Neste sentido, é imprescindível a definição legal para o exercício da profissão de historiador, abrangendo igualmente os profissionais historiadores das Ciências e da Educação [...]

     Assim, de acordo com o Projeto de Lei 4699/2012, um diploma de História, em qualquer nível, é a chave mágica que abre todas as portas para que uma pessoa possa lecionar qualquer disciplina sobre qualquer tema de História. Um licenciado, bacharel, mestre ou doutor em História tem o direito exclusivo de ensinar sobre História da Educação, História das Ciências (Biologia, Matemática, Física, Astronomia, Lógica, Química...), História da Literatura, História da Filosofia, História de qualquer coisa. Ele é polivalente, ele domina todos esses conteúdos, ele é mais competente do que qualquer outra pessoa que não possui diploma de História... embora os currículos dos cursos de graduação e pós-graduação em História não tenham as disciplinas de História da Literatura, História da Filosofia, História da Física, etc.

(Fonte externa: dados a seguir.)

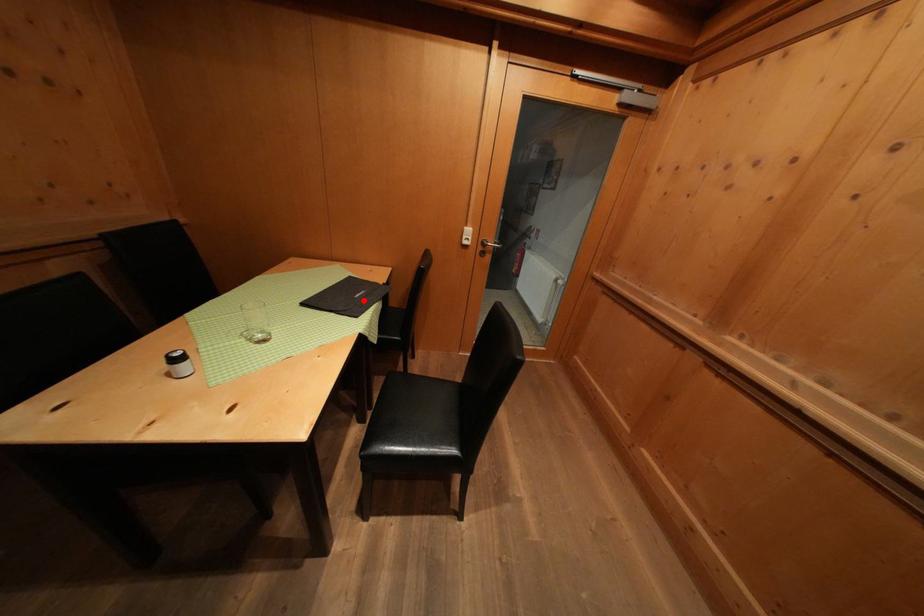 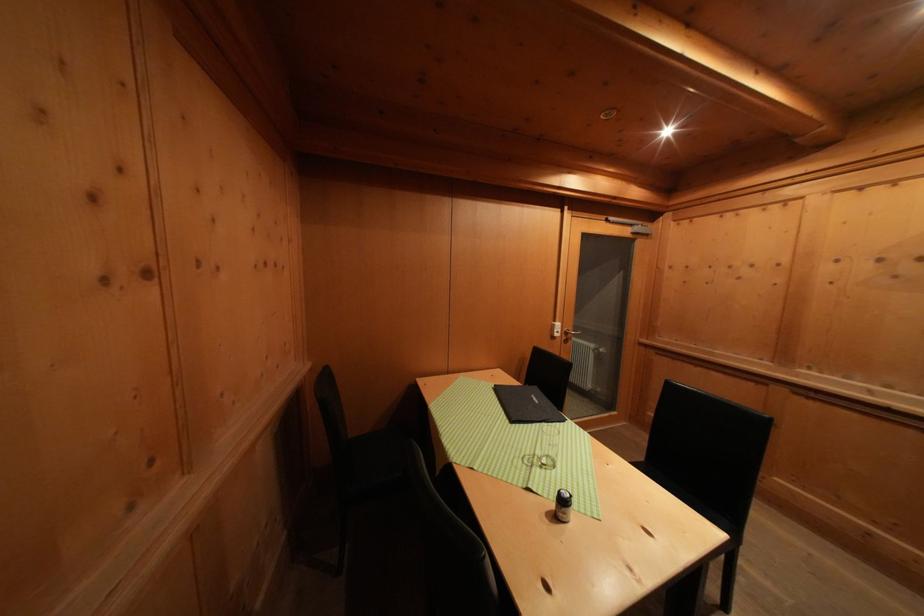 In the second image, find the point that corresponds to the highlighted location in the first image.

(542, 406)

     Portanto, se o Projeto de Lei 4699/12 sobre a profissão do historiador for aprovado em sua forma atual, ele proibirá que todos os atuais docentes de História da Arte, História da Matemática, História da Filosofia e as demais histórias de todos os campos do conhecimento humano continuem a exercer atividades de magistério dessas disciplinas, se não tiverem diploma de História; essas pessoas deverão ser substituídas, por lei, por qualquer pessoa que tenha algum diploma de História.